## Problem
Set down, word for word, each line from the top of the data through the line that has "[+30211/-28]"; omit every picture.

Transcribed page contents
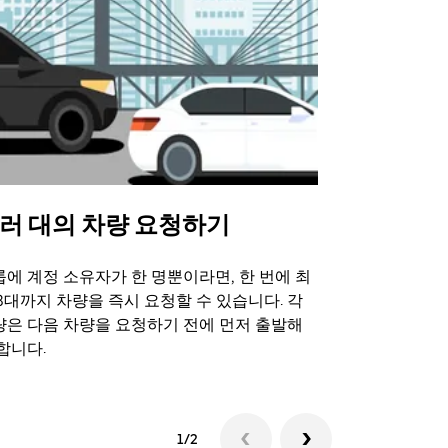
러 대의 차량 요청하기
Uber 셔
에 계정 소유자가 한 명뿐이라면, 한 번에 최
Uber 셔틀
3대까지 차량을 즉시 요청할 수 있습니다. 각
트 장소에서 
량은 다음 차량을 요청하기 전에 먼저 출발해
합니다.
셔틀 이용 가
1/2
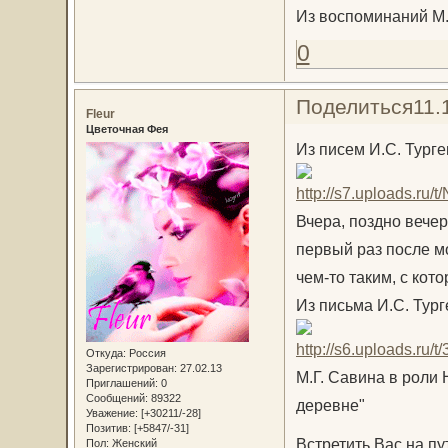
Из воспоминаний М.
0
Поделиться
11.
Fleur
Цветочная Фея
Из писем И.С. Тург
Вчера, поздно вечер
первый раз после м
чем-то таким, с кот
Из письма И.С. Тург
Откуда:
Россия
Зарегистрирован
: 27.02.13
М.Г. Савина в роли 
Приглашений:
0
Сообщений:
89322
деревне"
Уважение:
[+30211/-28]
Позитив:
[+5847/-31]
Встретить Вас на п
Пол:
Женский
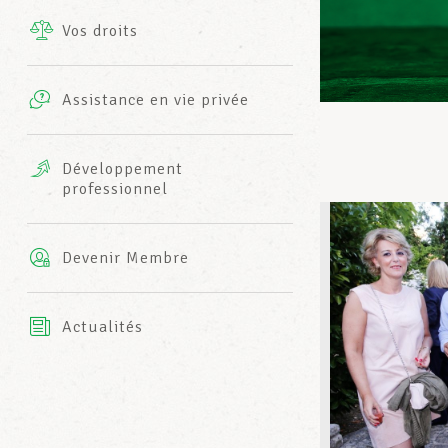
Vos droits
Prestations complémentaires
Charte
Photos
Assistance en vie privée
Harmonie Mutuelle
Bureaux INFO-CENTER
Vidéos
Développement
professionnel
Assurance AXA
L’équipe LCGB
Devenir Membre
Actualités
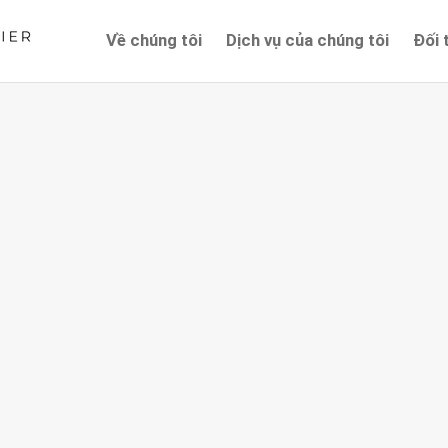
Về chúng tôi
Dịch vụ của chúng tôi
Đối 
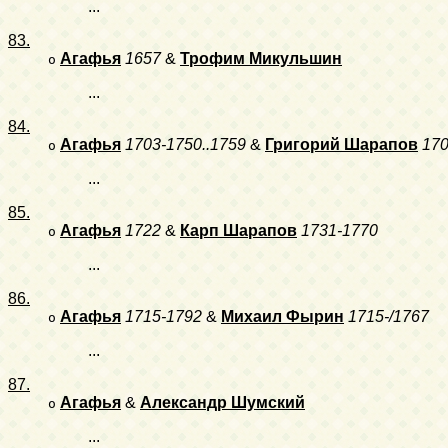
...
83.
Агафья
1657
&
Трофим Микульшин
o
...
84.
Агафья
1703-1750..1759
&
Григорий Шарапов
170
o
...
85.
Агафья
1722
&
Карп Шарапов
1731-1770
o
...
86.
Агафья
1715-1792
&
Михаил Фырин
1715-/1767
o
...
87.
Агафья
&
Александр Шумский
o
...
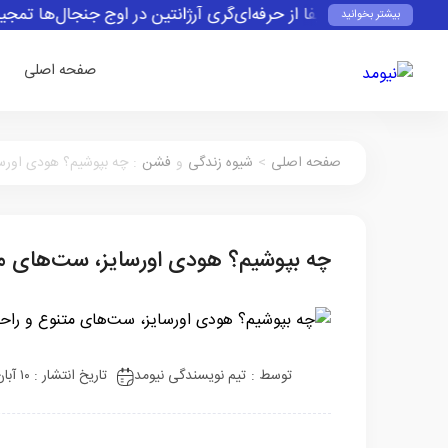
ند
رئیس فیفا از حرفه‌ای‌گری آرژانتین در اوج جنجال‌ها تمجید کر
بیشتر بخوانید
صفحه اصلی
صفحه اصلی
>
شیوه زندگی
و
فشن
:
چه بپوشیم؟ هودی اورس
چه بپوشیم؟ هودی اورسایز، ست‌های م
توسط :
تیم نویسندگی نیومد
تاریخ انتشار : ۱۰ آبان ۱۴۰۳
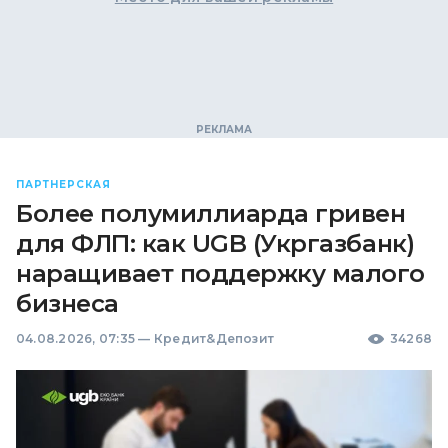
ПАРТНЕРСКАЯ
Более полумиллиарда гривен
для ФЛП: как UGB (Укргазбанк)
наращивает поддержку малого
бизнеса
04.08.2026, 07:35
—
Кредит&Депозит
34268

## The answer
러 대의 차량 요청하기
Uber 셔
에 계정 소유자가 한 명뿐이라면, 한 번에 최
Uber 셔틀
3대까지 차량을 즉시 요청할 수 있습니다. 각
트 장소에서 
량은 다음 차량을 요청하기 전에 먼저 출발해
합니다.
셔틀 이용 가
1/2
Из воспоминаний М.
0
Поделиться
11.
Fleur
Цветочная Фея
Из писем И.С. Тург
Вчера, поздно вечер
первый раз после м
чем-то таким, с кот
Из письма И.С. Тург
Откуда:
Россия
Зарегистрирован
: 27.02.13
М.Г. Савина в роли 
Приглашений:
0
Сообщений:
89322
деревне"
Уважение:
[+30211/-28]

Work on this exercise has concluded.